> Stored data
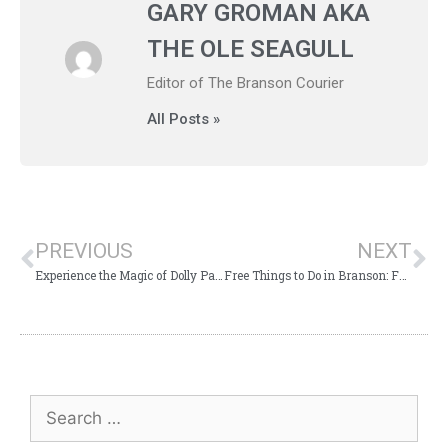
GARY GROMAN AKA
THE OLE SEAGULL
Editor of The Branson Courier
All Posts »
PREVIOUS
NEXT
Experience the Magic of Dolly Parton’s Stampede
Free Things to Do in Branson: Fun for Everyone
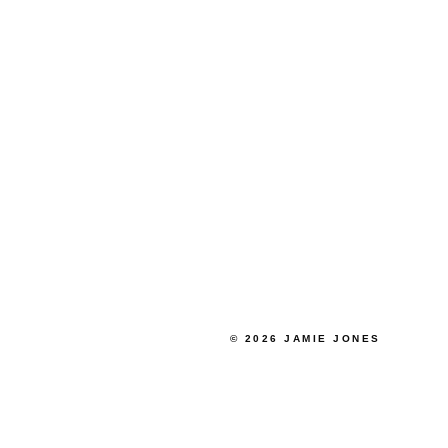
© 2026 JAMIE JONES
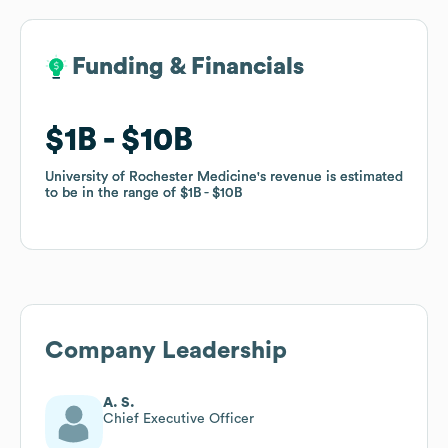
Funding & Financials
Funding & Financials
$1B
$1B
$10B
$10B
University of Rochester Medicine
University of Rochester Medicine
's revenue is estimated
's revenue is estimated
to be in the range of
to be in the range of
$1B
$1B
$10B
$10B
Company Leadership
A. S.
Chief Executive Officer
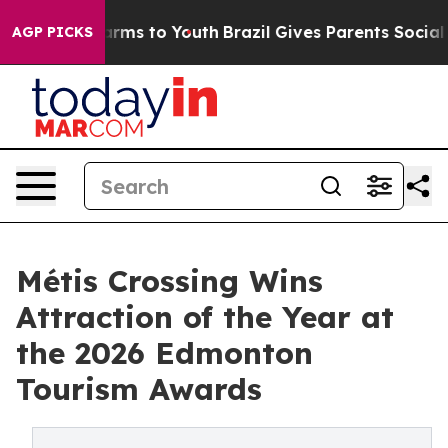
Abate Harms to Youth
Brazil Gives Parents Social Media
AGP PICKS
Métis Crossing Wins
Attraction of the Year at
the 2026 Edmonton
Tourism Awards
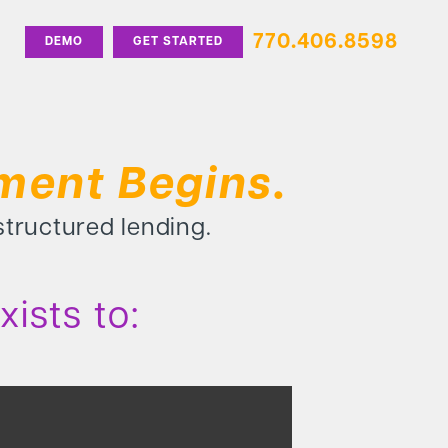
770.406.8598
DEMO
GET STARTED
ment Begins.
 structured lending.
ists to:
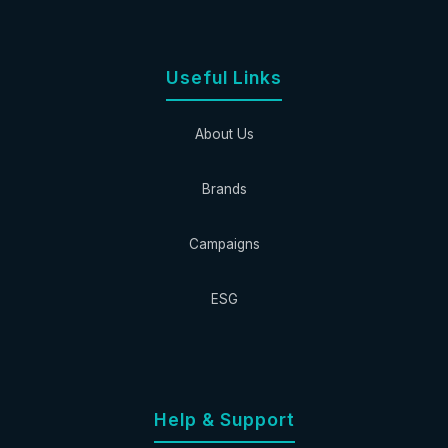
Useful Links
About Us
Brands
Campaigns
ESG
Help & Support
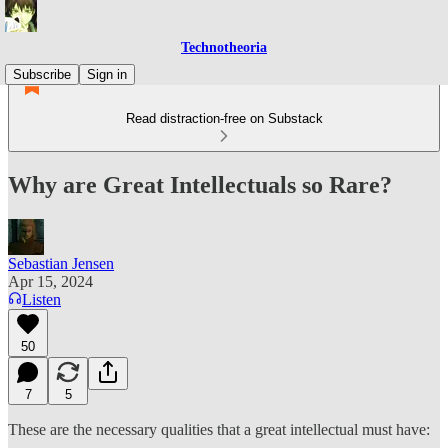
Technotheoria
Subscribe
Sign in
Read distraction-free on Substack
Why are Great Intellectuals so Rare?
Sebastian Jensen
Apr 15, 2024
Listen
50
7
5
These are the necessary qualities that a great intellectual must have:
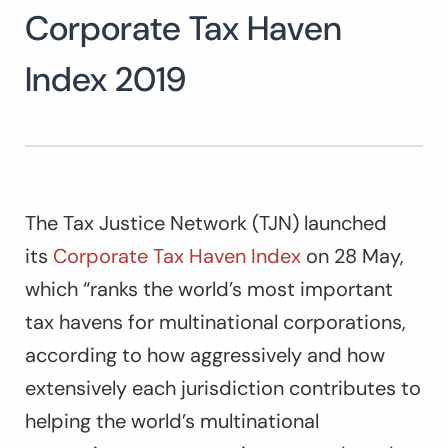
Corporate Tax Haven
Index 2019
The Tax Justice Network (TJN) launched
its
Corporate Tax Haven Index
on 28 May,
which “ranks the world’s most important
tax havens for multinational corporations,
according to how aggressively and how
extensively each jurisdiction contributes to
helping the world’s multinational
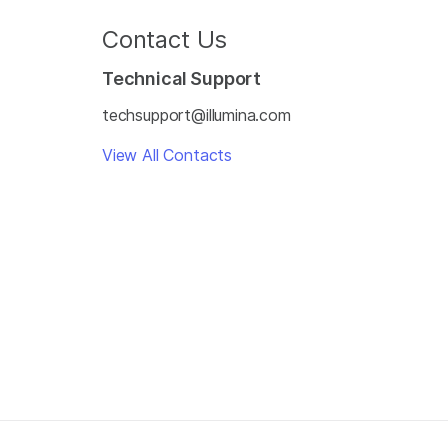
Contact Us
Technical Support
techsupport@illumina.com
View All Contacts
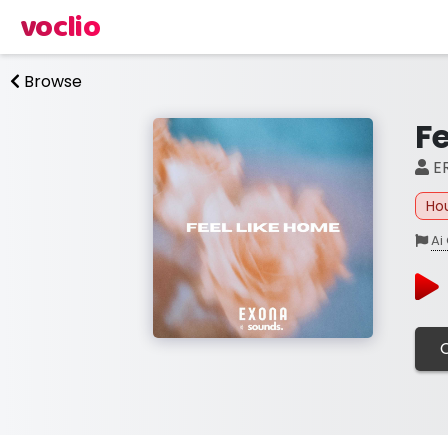
voclio
Browse
F
ER
Ho
Ai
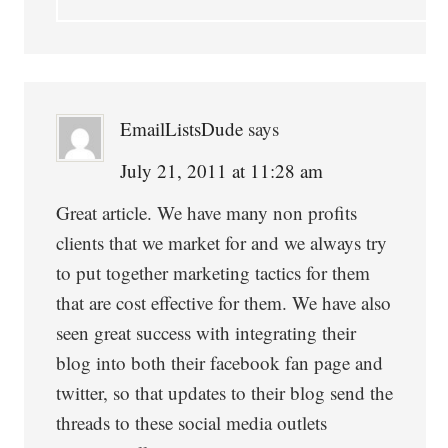
EmailListsDude
says
July 21, 2011 at 11:28 am
Great article. We have many non profits
clients that we market for and we always try
to put together marketing tactics for them
that are cost effective for them. We have also
seen great success with integrating their
blog into both their facebook fan page and
twitter, so that updates to their blog send the
threads to these social media outlets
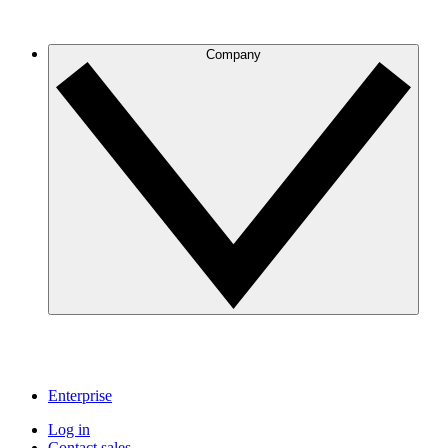
Company
Enterprise
Log in
Contact sales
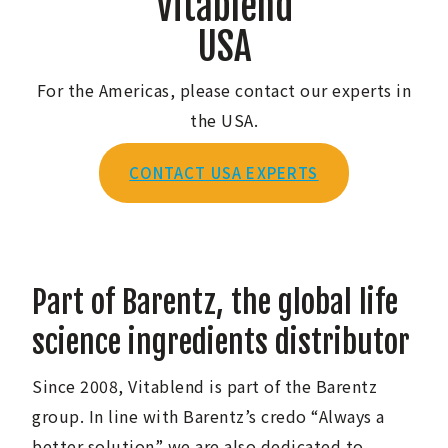
Vitablend
USA
For the Americas, please contact our experts in
the USA.
CONTACT USA EXPERTS
Part of Barentz, the global life
science ingredients distributor
Since 2008, Vitablend is part of the Barentz
group. In line with Barentz’s credo “Always a
better solution” we are also dedicated to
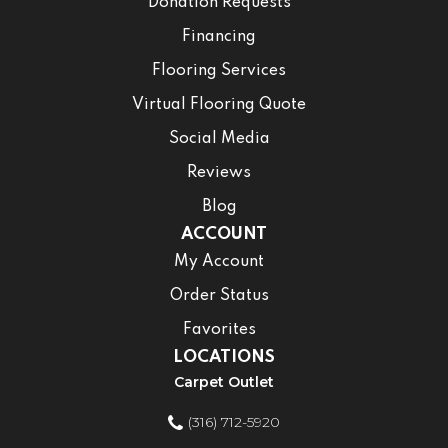
Donation Requests
Financing
Flooring Services
Virtual Flooring Quote
Social Media
Reviews
Blog
ACCOUNT
My Account
Order Status
Favorites
LOCATIONS
Carpet Outlet
(316) 712-5920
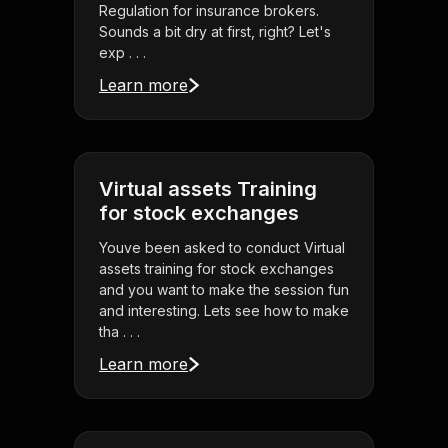
Regulation for insurance brokers.
Sounds a bit dry at first, right? Let's
exp . . .
Learn more
Virtual assets Training
for stock exchanges
Youve been asked to conduct Virtual
assets training for stock exchanges
and you want to make the session fun
and interesting. Lets see how to make
tha . . .
Learn more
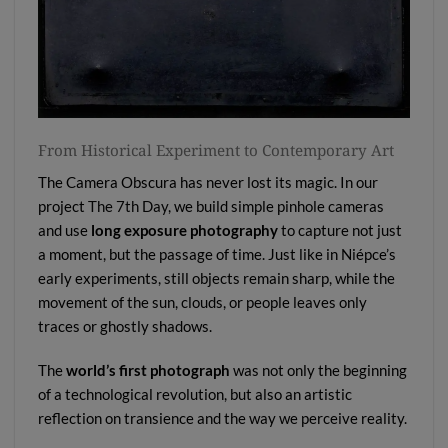
From Historical Experiment to Contemporary Art
The Camera Obscura has never lost its magic. In our
project
The 7th Day
, we build simple pinhole cameras
and use
long exposure photography
to capture not just
a moment, but the passage of time. Just like in Niépce’s
early experiments, still objects remain sharp, while the
movement of the sun, clouds, or people leaves only
traces or ghostly shadows.
The
world’s first photograph
was not only the beginning
of a technological revolution, but also an artistic
reflection on transience and the way we perceive reality.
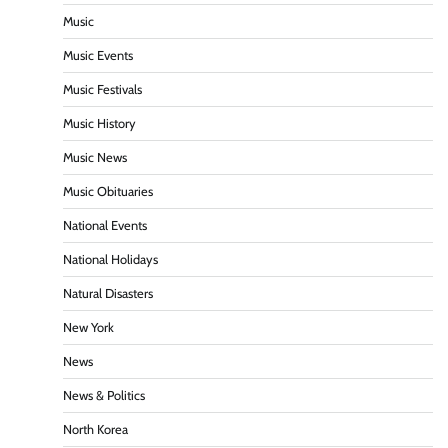
Music
Music Events
Music Festivals
Music History
Music News
Music Obituaries
National Events
National Holidays
Natural Disasters
New York
News
News & Politics
North Korea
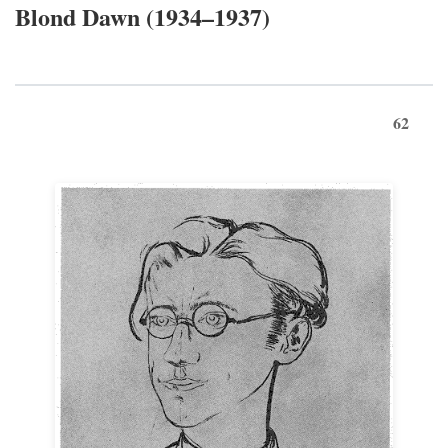
Blond Dawn (1934–1937)
62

> Aim of the task
Text only, pictures out: give every record again as written.

> Answer to this exercise
GARY GROMAN AKA
THE OLE SEAGULL
Editor of The Branson Courier
All Posts »
PREVIOUS
NEXT
Experience the Magic of Dolly Parton’s Stampede
Free Things to Do in Branson: Fun for Everyone
© 2026 JAMIE JONES
Funding & Financials
Funding & Financials
$1B
$1B
$10B
$10B
University of Rochester Medicine
University of Rochester Medicine
's revenue is estimated
's revenue is estimated
to be in the range of
to be in the range of
$1B
$1B
$10B
$10B
Company Leadership
A. S.
Chief Executive Officer
Abate Harms to Youth
Brazil Gives Parents Social Media
AGP PICKS
Métis Crossing Wins
Attraction of the Year at
the 2026 Edmonton
Tourism Awards
770.406.8598
DEMO
GET STARTED
ment Begins.
 structured lending.
ists to:
Useful Links
About Us
Brands
Campaigns
ESG
Help & Support
Technotheoria
Subscribe
Sign in
Read distraction-free on Substack
Why are Great Intellectuals so Rare?
Sebastian Jensen
Apr 15, 2024
Listen
50
7
5
These are the necessary qualities that a great intellectual must have:
Corporate Tax Haven
Index 2019
The Tax Justice Network (TJN) launched
its
Corporate Tax Haven Index
on 28 May,
which “ranks the world’s most important
tax havens for multinational corporations,
according to how aggressively and how
extensively each jurisdiction contributes to
helping the world’s multinational
Contact Us
Technical Support
techsupport@illumina.com
View All Contacts
voclio
Browse
F
ER
Ho
Ai
EmailListsDude
says
July 21, 2011 at 11:28 am
Great article. We have many non profits
clients that we market for and we always try
to put together marketing tactics for them
that are cost effective for them. We have also
seen great success with integrating their
blog into both their facebook fan page and
twitter, so that updates to their blog send the
threads to these social media outlets
Company
Enterprise
Log in
Contact sales
Vitablend
USA
For the Americas, please contact our experts in
the USA.
CONTACT USA EXPERTS
Part of Barentz, the global life
science ingredients distributor
Since 2008, Vitablend is part of the Barentz
group. In line with Barentz’s credo “Always a
better solution” we are also dedicated to
Donation Requests
Financing
Flooring Services
Virtual Flooring Quote
Social Media
Reviews
Blog
ACCOUNT
My Account
Order Status
Favorites
LOCATIONS
Carpet Outlet
(316) 712-5920
Regulation for insurance brokers.
Sounds a bit dry at first, right? Let's
exp . . .
Learn more
Virtual assets Training
for stock exchanges
Youve been asked to conduct Virtual
assets training for stock exchanges
and you want to make the session fun
and interesting. Lets see how to make
tha . . .
Learn more
From Historical Experiment to Contemporary Art
The Camera Obscura has never lost its magic. In our
project
The 7th Day
, we build simple pinhole cameras
and use
long exposure photography
to capture not just
a moment, but the passage of time. Just like in Niépce’s
early experiments, still objects remain sharp, while the
movement of the sun, clouds, or people leaves only
traces or ghostly shadows.
The
world’s first photograph
was not only the beginning
of a technological revolution, but also an artistic
reflection on transience and the way we perceive reality.
Music
Music Events
Music Festivals
Music History
Music News
Music Obituaries
National Events
National Holidays
Natural Disasters
New York
News
News & Politics
North Korea
Blond Dawn (1934–1937)
62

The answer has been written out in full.